ASUS ProArt 6K Display for Mac users will be available in August, at a compelling price - 9to5Mac | Analysis by Brian Moineau

Title: The ASUS ProArt 6K Display: A New Dimension for Mac Users

The tech world is buzzing with excitement as ASUS unveils its much-anticipated ProArt 6K Display, specifically designed for Mac users. Originally announced at Computex 2024 and later showcased at CES 2025, this display is set to hit the shelves in August, promising a high-quality experience at a compelling price point. But what makes this display stand out, and why should Mac users be particularly thrilled?

A Technological Marvel in the Making

The ASUS ProArt 6K Display isn't just another screen; it's a testament to ASUS's commitment to catering to the creative professionals who crave precision and excellence. With its 6K resolution, the display offers stunning clarity and color accuracy, which is essential for photographers, video editors, and designers. This move by ASUS indicates a strong competition with Apple's own Pro Display XDR, providing an alternative that blends seamlessly with the Mac ecosystem.

A Nod to the Creative Class

In recent years, there has been a noticeable shift toward devices that prioritize creative capabilities. Apple's consistent updates to its Mac lineup, particularly with the introduction of the M1 and M2 chips, have set a high bar for performance and efficiency. The ASUS ProArt 6K Display is a response to this trend, offering Mac users a tool that matches their need for quality and performance.

Connections in the Wider World

The release of the ASUS ProArt 6K Display aligns with a broader movement toward high-resolution displays across various industries. The rise of 4K and 8K content creation has made such advancements not just desirable but necessary. As streaming services like Netflix and Disney+ continue to produce content in these formats, the demand for displays that can handle such quality is only growing. Furthermore, the gaming industry is also seeing a push towards higher resolutions, with consoles like the PS5 and Xbox Series X supporting 4K and beyond.

An Eye on the Competition

While ASUS is making waves with this announcement, it's essential to keep an eye on the competition. Dell's UltraSharp series and LG's UltraFine displays are notable mentions in the high-resolution monitor market. Each brand offers unique features and compatibilities, pushing the envelope in terms of what professionals can expect from their display technology.

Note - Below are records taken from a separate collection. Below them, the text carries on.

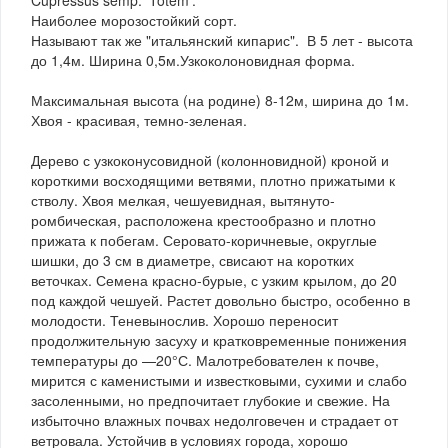
Наиболее морозостойкий сорт.
Называют так же "итальянский кипарис". В 5 лет - высота
до 1,4м. Ширина 0,5м.Узкоколоновидная форма.
Максимальная высота (на родине) 8-12м, ширина до 1м.
Хвоя - красивая, темно-зеленая.
Дерево с узкоконусовидной (колонновидной) кроной и
короткими восходящими ветвями, плотно прижатыми к
стволу. Хвоя мелкая, чешуевидная, вытянуто-
ромбическая, расположена крестообразно и плотно
прижата к побегам. Серовато-коричневые, округлые
шишки, до 3 см в диаметре, свисают на коротких
веточках. Семена красно-бурые, с узким крылом, до 20
под каждой чешуей. Растет довольно быстро, особенно в
молодости. Теневынослив. Хорошо переносит
продолжительную засуху и кратковременные понижения
температуры до —20°С. Малотребователен к почве,
мирится с каменистыми и известковыми, сухими и слабо
засоленными, но предпочитает глубокие и свежие. На
избыточно влажных почвах недолговечен и страдает от
ветровала. Устойчив в условиях города, хорошо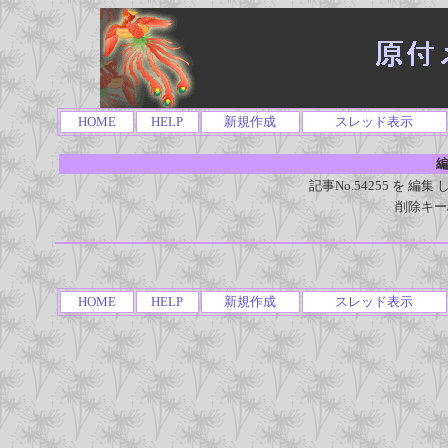
HOME
HELP
新規作成
スレッド表示
編
記事No.54255 を 
削除キー
HOME
HELP
新規作成
スレッド表示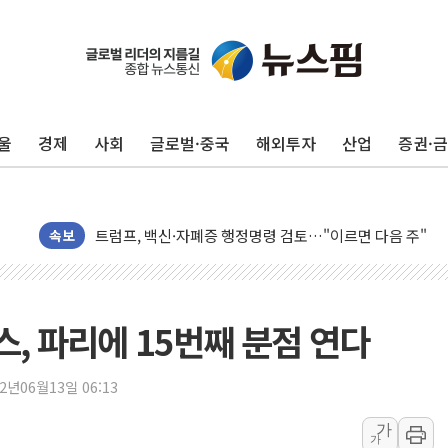
뉴욕증시, 고용 쇼크에 금리 인상 우려 후퇴…S&P500 
트럼프, 쿡 연준 이사 해임 재추진…"26일까지 의혹 소명"
유럽증시, 美 고용 예상 밖 부진에 연준 금리 인상 가능성 
울
경제
사회
글로벌·중국
해외투자
산업
증권·
미 연준 매파 기세 꺾이나…고용 감소에 9월 동결 전망 우
[종합] 이슬람 수니파 3국, '공동방위협정' 체결… 이스라
트럼프, 백신·자폐증 행정명령 검토…"이르면 다음 주"
美 항소법원, 백악관 무도회장 공사 중단 명령…트럼프 제
속보
이란 핵심 원유 수출항 '하르그섬', 최근 1주일 이상 '올스
美 고용 쇼크에 엔화 장중 급등…시장은 "또 개입했나" 촉
[AI MY 뉴스] 뉴욕 반도체주 프리뷰...美 고용 쇼크에 반도
, 파리에 15번째 분점 연다
뉴욕증시 프리뷰, 美 고용 쇼크에 금리 인상 우려 후퇴…나
[종합] 美 7월 고용 2만3000명 감소 '쇼크'…9월 금리 인
22년06월13일 06:13
[사진] 이슬람 수니파 3개국, 공동방위협정 체결
가
가
뉴욕증시 개장 전 특징주...아틀라시안·클라우드플레어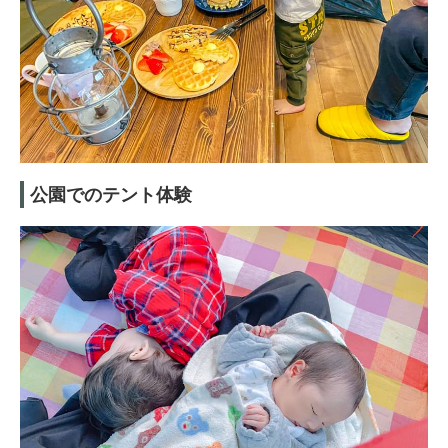
公園でのテント体験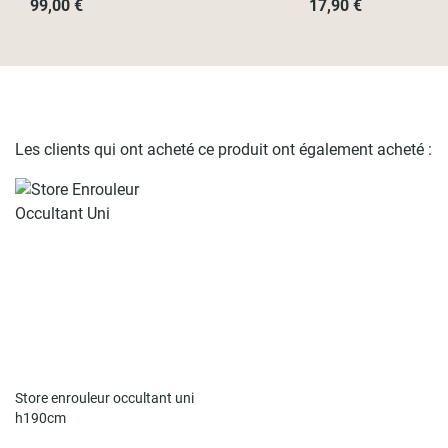
99,00 €
17,90 €
Les clients qui ont acheté ce produit ont également acheté :
Store enrouleur occultant uni
h190cm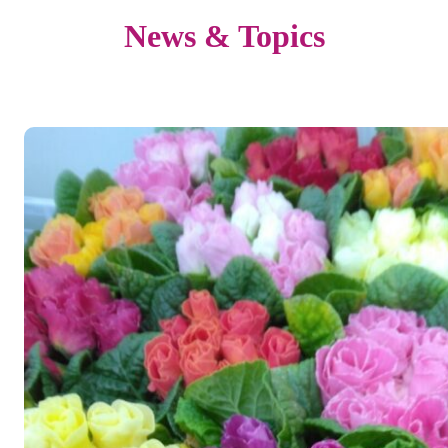
News & Topics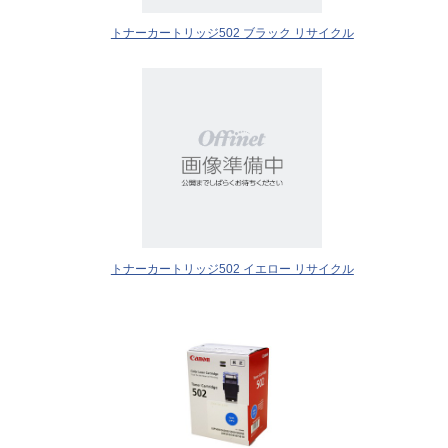
トナーカートリッジ502 ブラック リサイクル
トナーカートリッジ502 イエロー リサイクル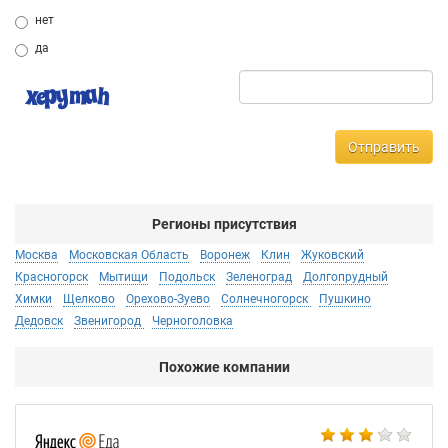
нет
да
Отправить
Регионы присутствия
Москва
Московская Область
Воронеж
Клин
Жуковский
Красногорск
Мытищи
Подольск
Зеленоград
Долгопрудный
Химки
Щелково
Орехово-Зуево
Солнечногорск
Пушкино
Дедовск
Звенигород
Черноголовка
Похожие компании
Ал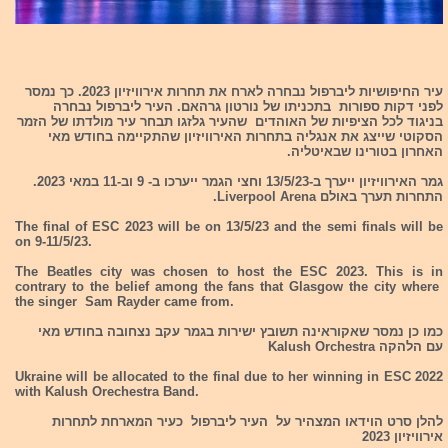
עיר החיפושיות ליברפול נבחרה לארח את תחרות אירוויזיון 2023. כך נמסר
לפני דקות ספורות בתכניתו של נורטון גרהאם. העיר ליברפול נבחרה
בניגוד לכל הציפיות של האוהדים שהעיר גלזגו תבחר עיר מולדתו של הזמר
הסקוטי שייצג את אנגליה בתחרות האירוויזיון שהתקיימה בחודש מאי
האחרון בטורינו שבאיטליה.
גמר האירוויזיון ייערך ב-13/5/23 וחצי הגמר ייערכו ב- 9 וב-11 במאי 2023.
התחרות תערך באולם Liverpool Arena.
The final of ESC 2023 will be on 13/5/23 and the semi finals will be
on 9-11/5/23.
The Beatles city was chosen to host the ESC 2023. This is in
contrary to the belief among the fans that Glasgow the city where
the singer Sam Rayder came from.
כמו כן נמסר שאקוראינה תשובץ ישירות בגמר עקב נצחובה בחודש מאי
עם הלהקה Kalush Orchestra
Ukraine will be allocated to the final due to her winning in ESC 2022
with Kalush Orechestra Band.
להלן סרט הוידאו המצהיר על העיר ליברפול כעיר המארחת לתחרות
אירוויזיון 2023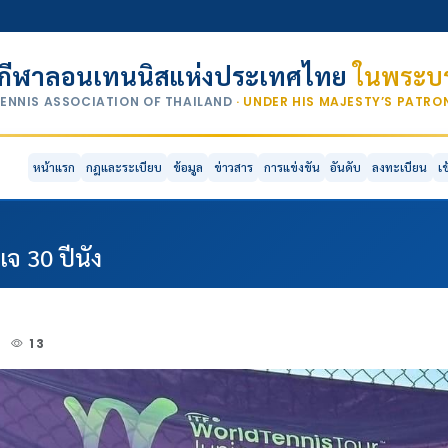
กีฬาลอนเทนนิสแห่งประเทศไทย
ในพระบร
TENNIS ASSOCIATION OF THAILAND
· UNDER HIS MAJESTY’S PATR
หน้าแรก
กฎและระเบียบ
ข้อมูล
ข่าวสาร
การแข่งขัน
อันดับ
ลงทะเบียน
เ
เจ 30 ปีนัง
4
13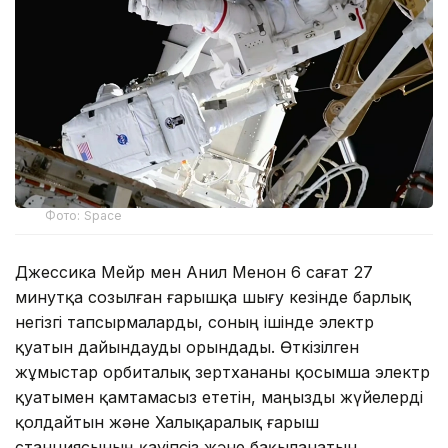
Фото: Space
Джессика Мейр мен Анил Менон 6 сағат 27
минутқа созылған ғарышқа шығу кезінде барлық
негізгі тапсырмаларды, соның ішінде электр
қуатын дайындауды орындады. Өткізілген
жұмыстар орбиталық зертхананы қосымша электр
қуатымен қамтамасыз ететін, маңызды жүйелерді
қолдайтын және Халықаралық ғарыш
станциясының қауіпсіз және бақыланатын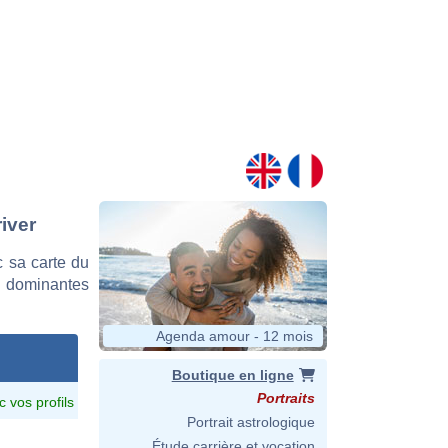
iver
 sa carte du
es dominantes
Agenda amour - 12 mois
Boutique en ligne
Portraits
c vos profils
Portrait astrologique
Étude carrière et vocation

Final Thought: A Bright Future for Displays

The ASUS ProArt 6K Display is more than just a product launch; it's a signal of where the future of display technology is headed. As tech companies continue to innovate and compete, consumers benefit from improved quality and affordability. Mac users, in particular, have much to look forward to with this release. With a keen eye on the needs of creative professionals, ASUS has crafted a product that promises to enhance the way we view and create digital content. As we await its availability, one thing is clear: the future of high-resolution displays is brighter than ever.